Restructuring Of The State Licensing Authorities

The first proposed change – that allegedly took even some departmental staffers by surprise – is the restructuring of the state licensing authorities. Newsom and his Administration would like to combine the roles and responsibilities of the three regulators into one entity, the Department of Cannabis Control (DCC), by July 2021. The DCC would have a single enforcement team and would be designed to streamline the state's regulatory function. If passed and implemented correctly, this could be a huge win for the industry. There would be a single portal for all business licenses, only one licensing entity to work with for compliance issues, and one entity for local governments to deal with. The challenge would be to ensure that the new entity was adequately staffed so that licensees and applicants would have their questions and issues addressed in a timely manner, and there would be sufficient enforcement to tackle problems like the illicit market. Under the current structure, some licensees and applicants have been waiting for several months for approval, and it's no secret that enforcement is barely making a dent on unlicensed activity. This is the perfect opportunity for Newsom and his team to ease the burden on the regulated market; but they need to make sure that it is funded properly and that the transition doesn't take so much time that it takes away from licensing or helping current applicants and licensees, or dealing with the illicit market. Under the current structure, the regulatory authorities are not at capacity in terms of their enforcement teams, so we'll see what this new transition will bring, assuming it is approved by the Legislature.  The details of the plan will be published sometime in the spring.

Collection of Excise Tax 

Another major proposed change deals with the point of collection of taxes. Under the current regulatory structure, all retailers are required to collect the 15% excise tax from the consumer and provide it to the distributors, who then pass it on to the state. In addition, the cultivation tax is passed from the cultivator through various chains of custody; the last distributor who holds the product before it goes to retail is responsible for paying the cultivation tax to the state. The Governor's budget advocates for shifting the responsibility for tax payment of the excise tax from the distributor to the retailer, and that for the cultivation tax from the last distributor to the first. While this would certainly make things easier for distributors, some retailers have stated they are not interested in taking on the additional responsibility. Without proper banking, this proposed requirement would put more risk on retailers during their regular payments to the state for the excise tax. They already have security risks because of the value of the products in their store; many are not interested in taking on the additional burden of having to deal with duffel bags filled with excise tax payments to the state. Mitigating these risks are expensive and time-consuming.

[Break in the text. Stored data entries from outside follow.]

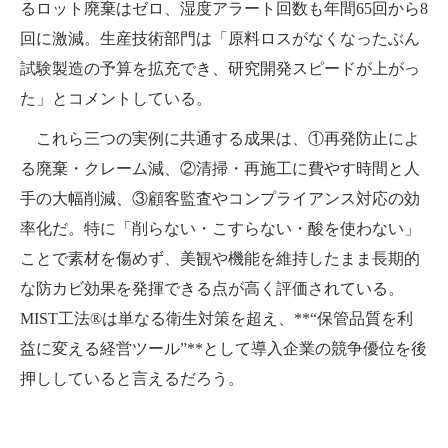
るロット廃棄はゼロ、湿度アラート回数も年間65回から8
回に激減。生産技術部門は「原料ロスがなくなったぶん
試験製造の予算を拡充でき、研究開発スピードが上がっ
た」とコメントしている。
これら三つの実例に共通する成果は、①再発防止によ
る廃棄・クレーム減、②清掃・再施工に費やす時間と人
手の大幅削減、③顧客監査やコンプライアンス対応の効
率化だ。特に「削らない・こすらない・酸を使わない」
ことで素材を傷めず、美観や機能を維持したまま長期的
な防カビ効果を発揮できる点が高く評価されている。
MIST工法®は単なる衛生対策を超え、**“保管品質を利
益に変える経営ツール”**として導入企業の競争優位を後
押ししていると言えるだろう。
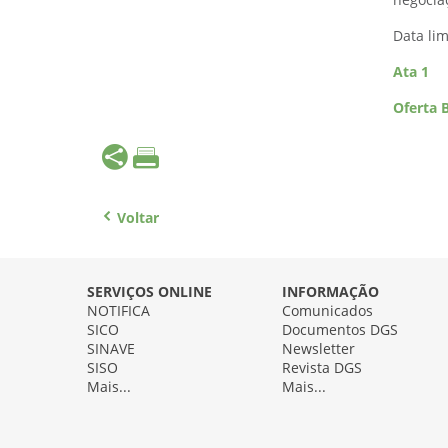
negocia
Data lim
Ata 1
Oferta 
Voltar
SERVIÇOS ONLINE
INFORMAÇÃO
NOTIFICA
Comunicados
SICO
Documentos DGS
SINAVE
Newsletter
SISO
Revista DGS
Mais...
Mais...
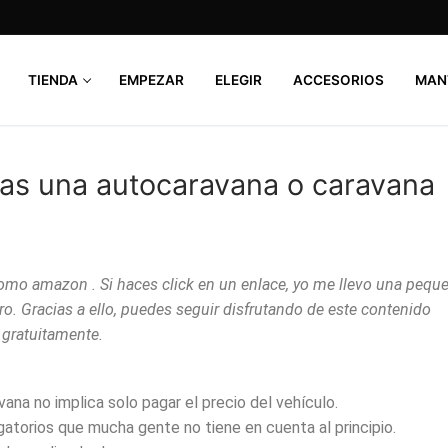
TIENDA
EMPEZAR
ELEGIR
ACCESORIOS
MAN
as una autocaravana o caravana
como amazon . Si haces click en un enlace, yo me llevo una pequ
ro. Gracias a ello, puedes seguir disfrutando de este contenido
gratuitamente.
na no implica solo pagar el precio del vehículo.
atorios que mucha gente no tiene en cuenta al principio.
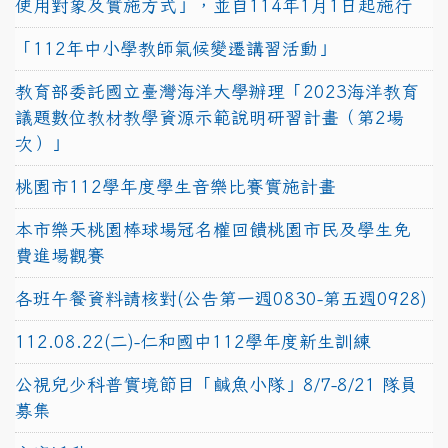
使用對象及實施方式」，並自114年1月1日起施行
「112年中小學教師氣候變遷講習活動」
教育部委託國立臺灣海洋大學辦理「2023海洋教育
議題數位教材教學資源示範說明研習計畫（第2場
次）」
桃園市112學年度學生音樂比賽實施計畫
本市樂天桃園棒球場冠名權回饋桃園市民及學生免
費進場觀賽
各班午餐資料請核對(公告第一週0830-第五週0928)
112.08.22(二)-仁和國中112學年度新生訓練
公視兒少科普實境節目「鹹魚小隊」8/7-8/21 隊員
募集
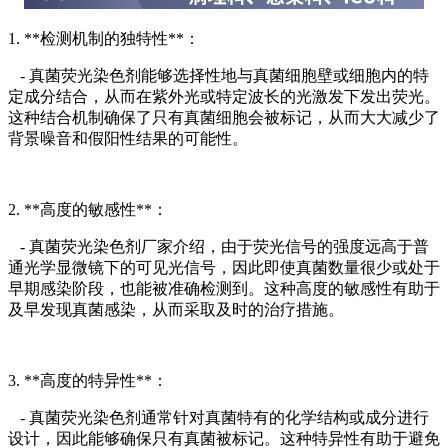
1. **检测机制的独特性**：
- 真菌荧光染色剂能够选择性地与真菌细胞壁或细胞内的特
定成分结合，从而在紫外光或特定波长的光激发下发出荧光。
这种结合机制确保了只有真菌细胞会被标记，从而大大减少了
背景噪音和假阳性结果的可能性。
2. **高度的敏感性**：
- 真菌荧光染色剂厂家介绍，由于荧光信号的强度远高于普
通光学显微镜下的可见光信号，因此即使真菌数量很少或处于
早期感染阶段，也能被准确检测到。这种高度的敏感性有助于
及早发现真菌感染，从而采取及时的治疗措施。
3. **高度的特异性**：
- 真菌荧光染色剂通常针对真菌特有的化学结构或成分进行
设计，因此能够确保只有真菌被标记。这种特异性有助于避免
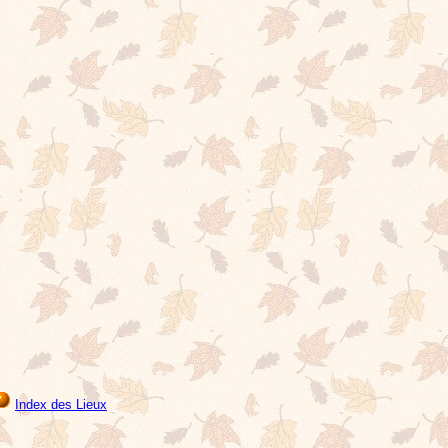
Index des Lieux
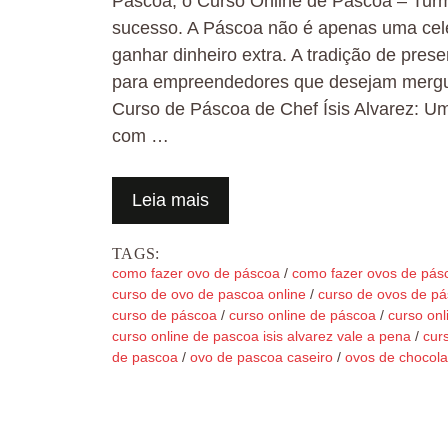
Páscoa, o Curso Online de Páscoa – Turm
sucesso. A Páscoa não é apenas uma cele
ganhar dinheiro extra. A tradição de pres
para empreendedores que desejam mergul
Curso de Páscoa de Chef Ísis Alvarez: Um
com …
Leia mais
TAGS:
como fazer ovo de páscoa
/
como fazer ovos de pás
curso de ovo de pascoa online
/
curso de ovos de p
curso de páscoa
/
curso online de páscoa
/
curso onl
curso online de pascoa isis alvarez vale a pena
/
cur
de pascoa
/
ovo de pascoa caseiro
/
ovos de chocola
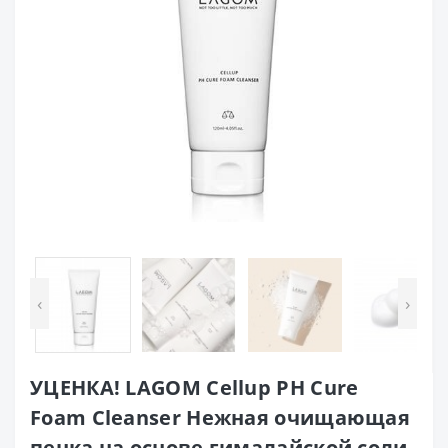
‹
›
УЦЕНКА! LAGOM Cellup PH Cure
Foam Cleanser Нежная очищающая
пенка на основе гималайской соли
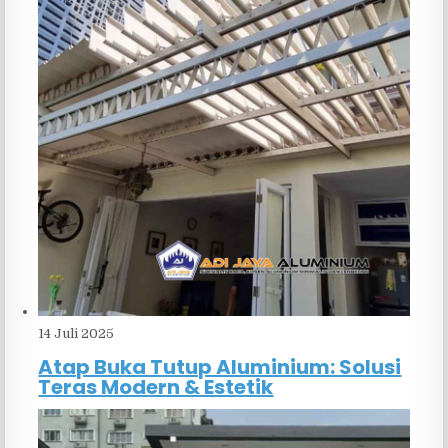
14 Juli 2025
Atap Buka Tutup Aluminium: Solusi
Teras Modern & Estetik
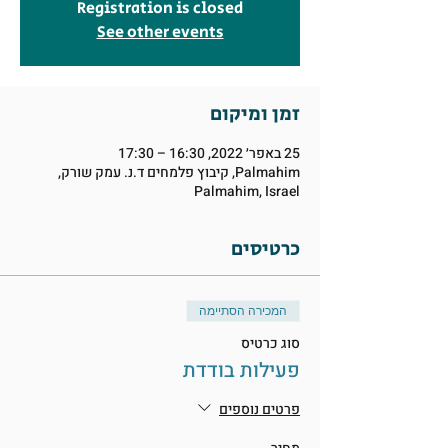
Registration is closed
See other events
זמן ומיקום
25 באפר׳ 2022, 16:30 – 17:30
Palmahim, קיבוץ פלמחים ד.נ. עמק שורק,
Palmahim, Israel
כרטיסים
המכירה הסתיימה
סוג כרטיס
פעילות בודדת
פרטים נוספים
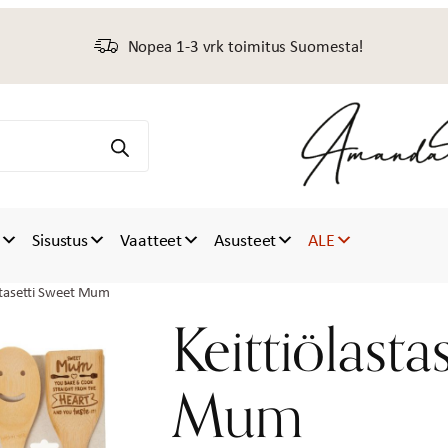
Nopea 1-3 vrk toimitus Suomesta!
t
Sisustus
Vaatteet
Asusteet
ALE
stasetti Sweet Mum
Keittiölasta
Mum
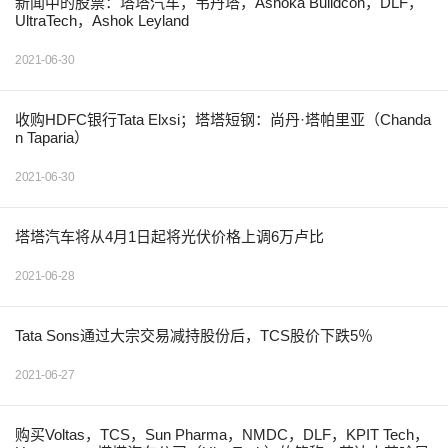
新闻中的股票：塔塔汽车，韦丹塔，Ashoka Buildcon，DLF，
UltraTech，Ashok Leyland
2021-06-30
收购HDFC银行Tata Elxsi；塔塔短钢：尚丹·塔帕里亚（Chanda
n Taparia）
2021-06-30
塔塔汽车将从4月1日起将光伏价格上调6万卢比
2021-06-28
Tata Sons通过大宗交易减持股份后，TCS股价下跌5％
2021-06-27
购买Voltas，TCS，Sun Pharma，NMDC，DLF，KPIT Tech，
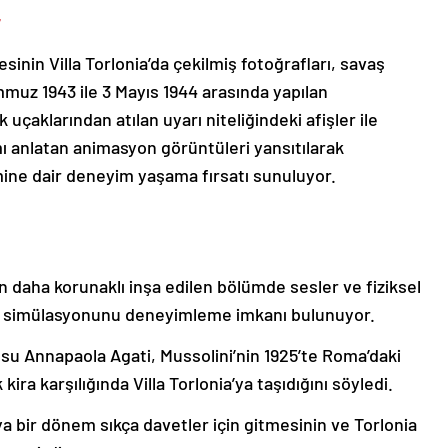
r
esinin Villa Torlonia’da çekilmiş fotoğrafları, savaş
muz 1943 ile 3 Mayıs 1944 arasında yapılan
çaklarından atılan uyarı niteliğindeki afişler ile
 anlatan animasyon görüntüleri yansıtılarak
mine dair deneyim yaşama fırsatı sunuluyor.
çin daha korunaklı inşa edilen bölümde sesler ve fiziksel
n simülasyonunu deneyimleme imkanı bulunuyor.
usu Annapaola Agati, Mussolini’nin 1925’te Roma’daki
 kira karşılığında Villa Torlonia’ya taşıdığını söyledi.
a bir dönem sıkça davetler için gitmesinin ve Torlonia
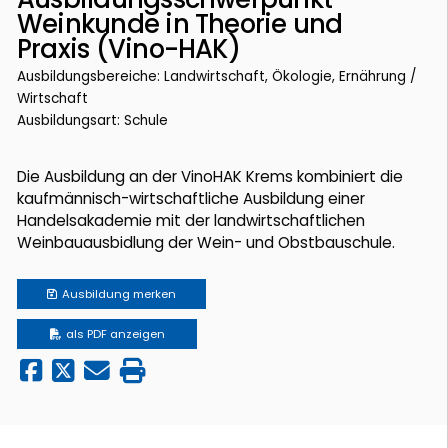
Weinkunde in Theorie und
Praxis (Vino-HAK)
Ausbildungsbereiche: Landwirtschaft, Ökologie, Ernährung /
Wirtschaft
Ausbildungsart: Schule
Die Ausbildung an der VinoHAK Krems kombiniert die
kaufmännisch-wirtschaftliche Ausbildung einer
Handelsakademie mit der landwirtschaftlichen
Weinbauausbidlung der Wein- und Obstbauschule.
Ausbildung
merken
als PDF anzeigen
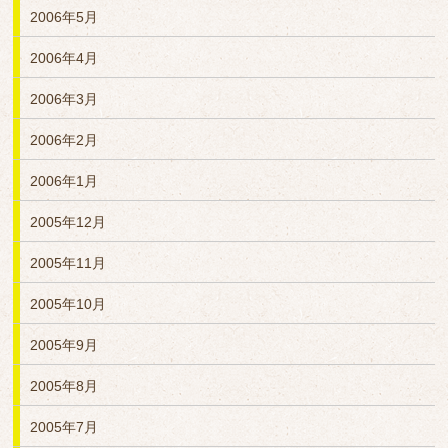
2006年5月
2006年4月
2006年3月
2006年2月
2006年1月
2005年12月
2005年11月
2005年10月
2005年9月
2005年8月
2005年7月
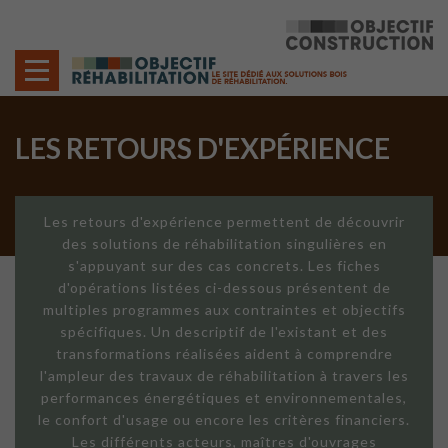
Cookies management panel
LES RETOURS D'EXPÉRIENCE
Les retours d'expérience permettent de découvrir
des solutions de réhabilitation singulières en
s'appuyant sur des cas concrets. Les fiches
d'opérations listées ci-dessous présentent de
multiples programmes aux contraintes et objectifs
spécifiques. Un descriptif de l'existant et des
transformations réalisées aident à comprendre
l'ampleur des travaux de réhabilitation à travers les
performances énergétiques et environnementales,
le confort d'usage ou encore les critères financiers.
Les différents acteurs, maîtres d'ouvrages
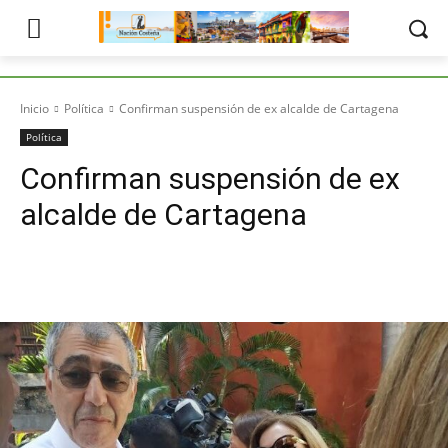
Inicio
Política
Confirman suspensión de ex alcalde de Cartagena
Política
Confirman suspensión de ex
alcalde de Cartagena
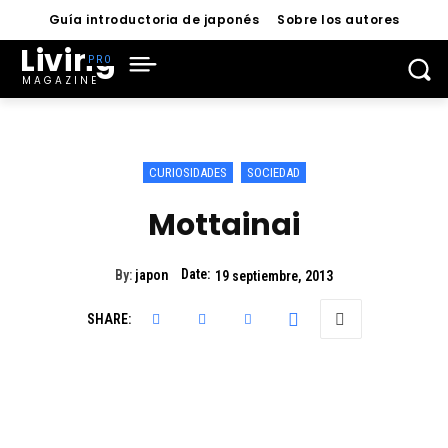
Guía introductoria de japonés
Sobre los autores
Living
MAGAZINE
CURIOSIDADES
SOCIEDAD
Mottainai
Date:
By:
japon
19 septiembre, 2013
SHARE:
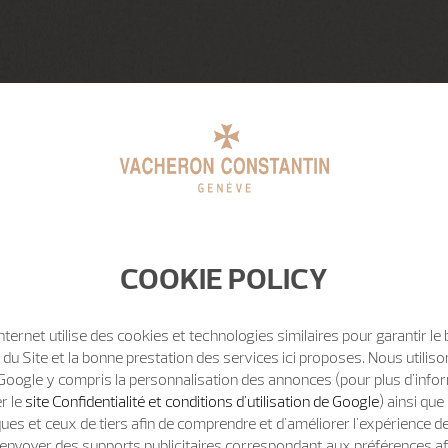
COOKIE POLICY
Internet utilise des cookies et technologies similaires pour garantir le
u Site et la bonne prestation des services ici proposes. Nous utili
Google y compris la personnalisation des annonces (pour plus d'info
er le
site Confidentialité et conditions d'utilisation de Google
) ainsi qu
ues et ceux de tiers afin de comprendre et d'améliorer l'expérience d
t d'envoyer des supports publicitaires correspondant aux préférences af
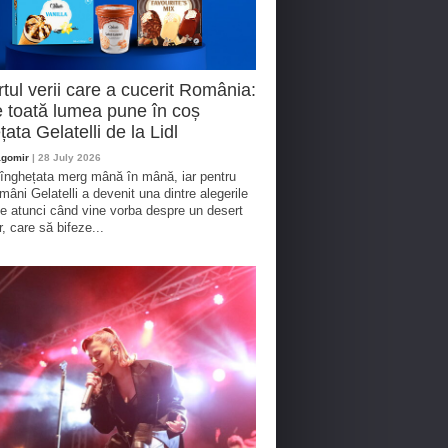
tul verii care a cucerit România:
 toată lumea pune în coș
țata Gelatelli de la Lidl
agomir
| 28 July 2026
 înghețata merg mână în mână, iar pentru
omâni Gelatelli a devenit una dintre alegerile
te atunci când vine vorba despre un desert
r, care să bifeze...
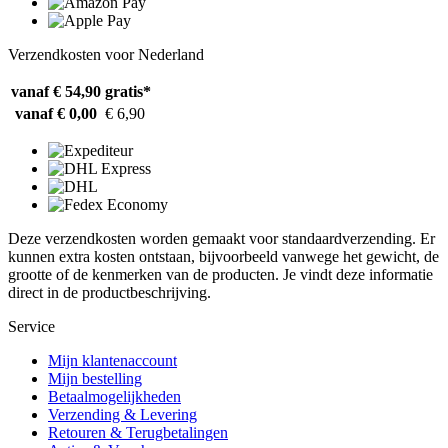
Verzendkosten voor Nederland
vanaf € 54,90
gratis*
vanaf € 0,00
€ 6,90
Deze verzendkosten worden gemaakt voor standaardverzending. Er
kunnen extra kosten ontstaan, bijvoorbeeld vanwege het gewicht, de
grootte of de kenmerken van de producten. Je vindt deze informatie
direct in de productbeschrijving.
Service
Mijn klantenaccount
Mijn bestelling
Betaalmogelijkheden
Verzending & Levering
Retouren & Terugbetalingen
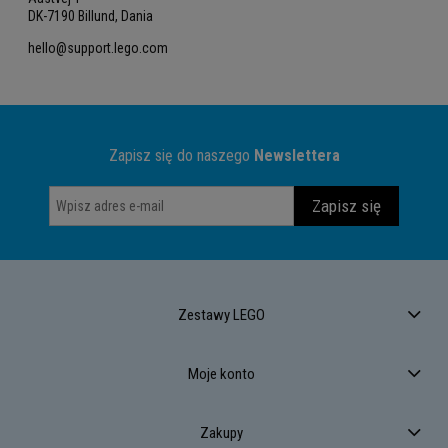
DK-7190 Billund, Dania
hello@support.lego.com
Zapisz się do naszego
Newslettera
Zapisz się
Zestawy LEGO
Moje konto
Zakupy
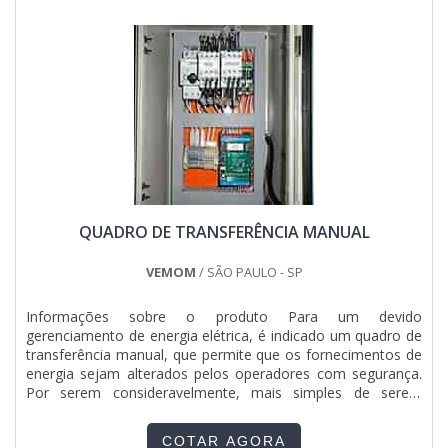
Entre os principais benefícios, destacam-se a organização
dos circuitos elétricos, a redução de falhas e riscos de curto-
circuito, além da facilidade na manutenção e expansão do
sistema. A montagem adequada melhora a eficiência
energética e prolonga a vida útil dos componentes.
Empresas especializadas nesse serviço oferecem soluções
personalizadas, utilizando tecnologia avançada para garantir
maior segurança, confiabilidade e desempenho do sistema
elétrico, atendendo às exigências normativas e operacionais
de cada projeto.
QUADRO DE TRANSFERÊNCIA MANUAL
VEMOM
/ SÃO PAULO - SP
Informações sobre o produto Para um devido
gerenciamento de energia elétrica, é indicado um quadro de
transferência manual, que permite que os fornecimentos de
energia sejam alterados pelos operadores com segurança.
Por serem consideravelmente, mais simples de serem
manuseados, estes quadros são muito utilizados para
eventos externos que demandarão do uso de eletricidade,
COTAR AGORA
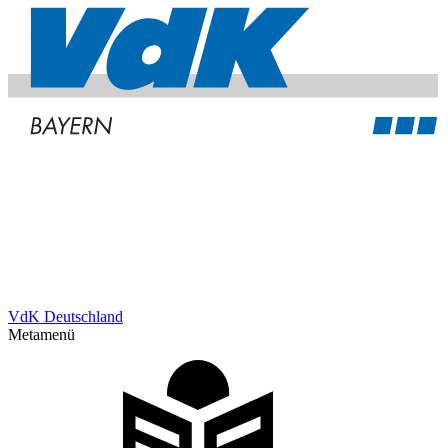
VdK Deutschland
Metamenü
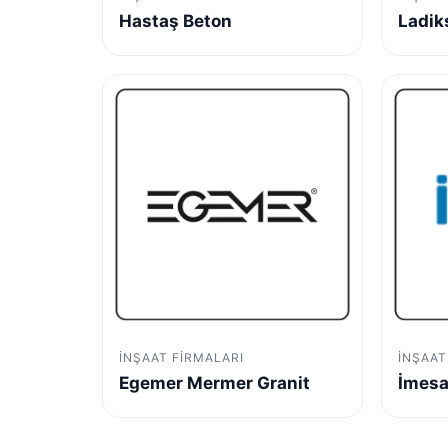
Hastaş Beton
Ladik
İNŞAAT FIRMALARI
İNŞAAT
Egemer Mermer Granit
İmes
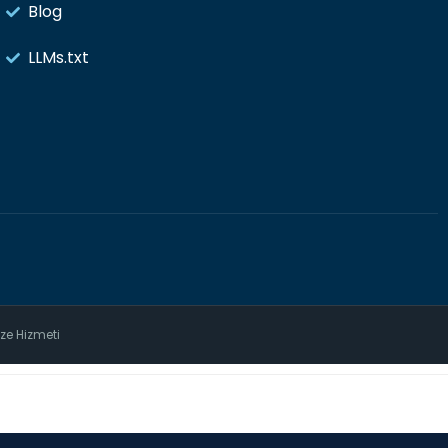
Blog
LLMs.txt
ize Hizmeti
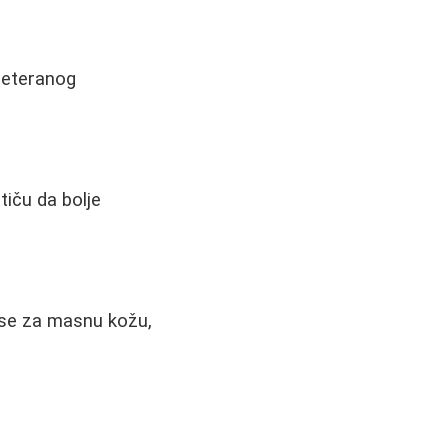
reteranog
tiču da bolje
 se za masnu kožu,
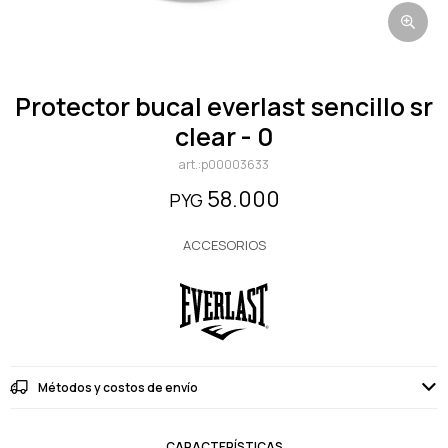
protector bucal everlast sencillo sr
clear - 0
p00003633
58.000
PYG
ACCESORIOS
Métodos y costos de envío
CARACTERÍSTICAS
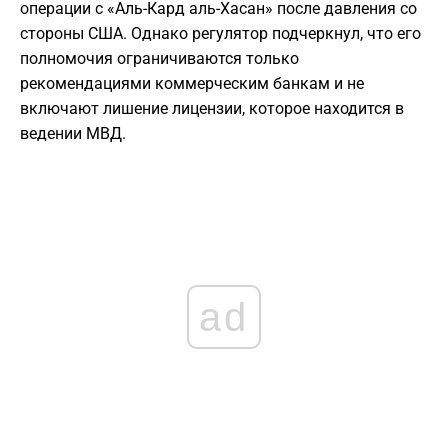
операции с «Аль-Кард аль-Хасан» после давления со
стороны США. Однако регулятор подчеркнул, что его
полномочия ограничиваются только
рекомендациями коммерческим банкам и не
включают лишение лицензии, которое находится в
ведении МВД.
ad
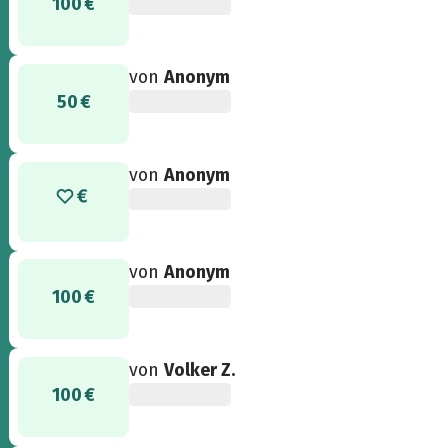
100 €
von
Anonym
50 €
von
Anonym
von
Anonym
100 €
von
Volker Z.
100 €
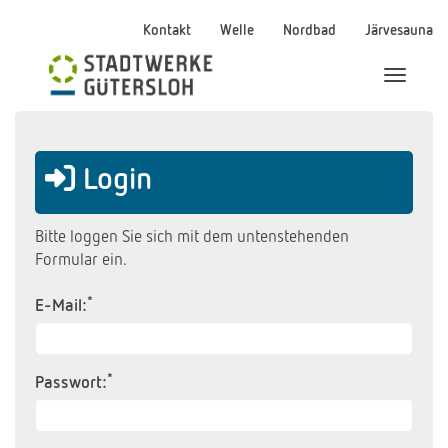
Kontakt
Welle
Nordbad
Järvesauna
Menü Ei
Login
Bitte loggen Sie sich mit dem untenstehenden
Formular ein.
*
E-Mail:
*
Passwort:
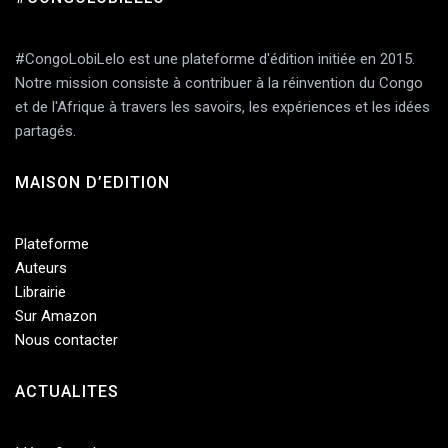
Add Comment
#CongoLobiLelo est une plateforme d'édition initiée en 2015.
Notre mission consiste à contribuer à la réinvention du Congo
et de l'Afrique à travers les savoirs, les expériences et les idées
partagés.
MAISON D’EDITION
Plateforme
Auteurs
Librairie
Sur Amazon
Nous contacter
ACTUALITES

So how will this play out? One of the legislative drafts of the medical cannabis framework for the 2015 bills (AB 243, AB 266, and SB 643) actually proposed that the state regulatory authority be housed under one roof. Many of the legislators who were around for those bills were okay with a single entity and are still elected, so there may not be much resistance on this issue. There might be some opposition to the tax changes though. While the shift might help smaller mom and pop distributors, it could put more burden on small retailers, and there might be concerns that the Administration is trying to chip away at the distributor model. Legislators who have smaller retail businesses in their jurisdiction and have been supportive of the distributor model might start pushing back with alternative proposals. As a result, we will likely see some new bills that counter some of Newsom's latest ideas and stakeholders will battle it out in the legislative process.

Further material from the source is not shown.